**TASK DETAILS**
Among the records that follow, set down only the lines from the one containing "Bên cạnh đó, việc lựa chọn các dòng" to the one containing "thêm các nghiên cứu khoa học về tác", both included, exactly.

Collected data:
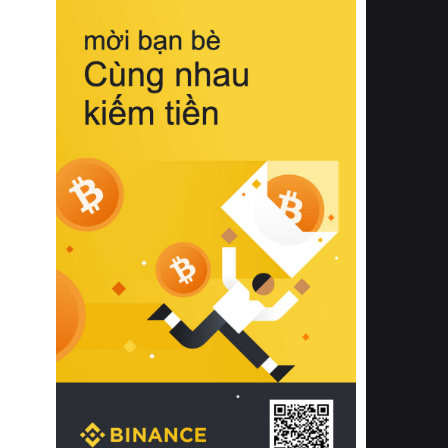
biệt từ bề mặt vải mềm mịn, khả năng
thoáng khí tuyệt vời cho đến độ đàn
hồi chuẩn xác của phần đệm nâng đỡ
cột sống.
Bên cạnh đó, việc lựa chọn các dòng
sản phẩm đạt chuẩn chất lượng quốc
tế còn giúp ngăn ngừa tình trạng kích
ứng da, hạn chế sự phát triển của vi
khuẩn và nấm mốc trong điều kiện
thời tiết nóng ẩm. Bạn có thể tìm hiểu
thêm các nghiên cứu khoa học về tác
động của giấc ngủ và môi trường
phòng ngủ đối với sức khỏe con
người tại Sleep Foundation (External
Link) để có cái nhìn toàn diện hơn.
2. Các tiêu chí vàng khi lựa chọn
chăn ga gối đệm cao cấp cho phòng
ngủ
Để sở hữu một bộ chăn ga gối đệm
cao cấp hoàn hảo cả về thẩm mỹ lẫn
công năng, người tiêu dùng cần cân
nhắc kỹ lưỡng các tiêu chí quan trọng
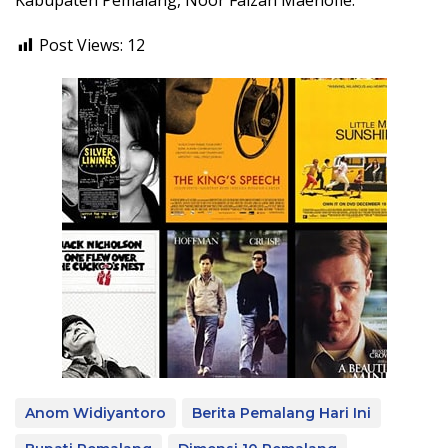
Post Views:
12
Anom Widiyantoro
Berita Pemalang Hari Ini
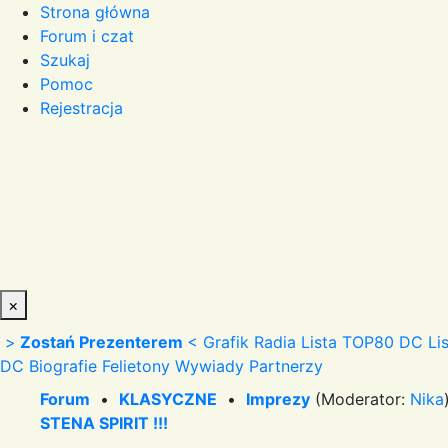
Strona główna
Forum i czat
Szukaj
Pomoc
Rejestracja
×
>
Zostań Prezenterem
<
Grafik Radia
Lista TOP80 DC
Li
DC
Biografie
Felietony
Wywiady
Partnerzy
Forum
•
KLASYCZNE
•
Imprezy
(Moderator:
Nika
STENA SPIRIT !!!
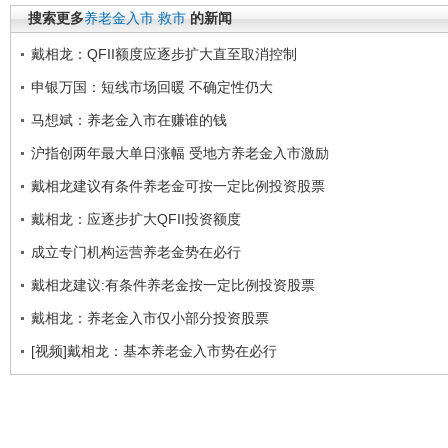
搜索更多
养老金入市
救市
的新闻
戴相龙：QFII额度应逐步扩大直至取消控制
申银万国：短线市场回暖 不确定性仍大
马想斌：养老金入市在赚谁的钱
沪指创两年最大单日涨幅 受地方养老金入市激励
戴相龙建议有条件养老金可按一定比例投资股票
戴相龙：应逐步扩大QFII投资额度
成立专门机构运营养老金势在必行
戴相龙建议:有条件养老金按一定比例投资股票
戴相龙：养老金入市仅小部分投资股票
[视频]戴相龙：基本养老金入市势在必行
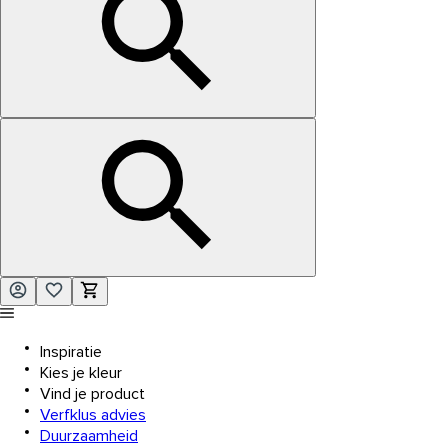
Inspiratie
Kies je kleur
Vind je product
Verfklus advies
Duurzaamheid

**RESULT**
Bên cạnh đó, việc lựa chọn các dòng
sản phẩm đạt chuẩn chất lượng quốc
tế còn giúp ngăn ngừa tình trạng kích
ứng da, hạn chế sự phát triển của vi
khuẩn và nấm mốc trong điều kiện
thời tiết nóng ẩm. Bạn có thể tìm hiểu
thêm các nghiên cứu khoa học về tác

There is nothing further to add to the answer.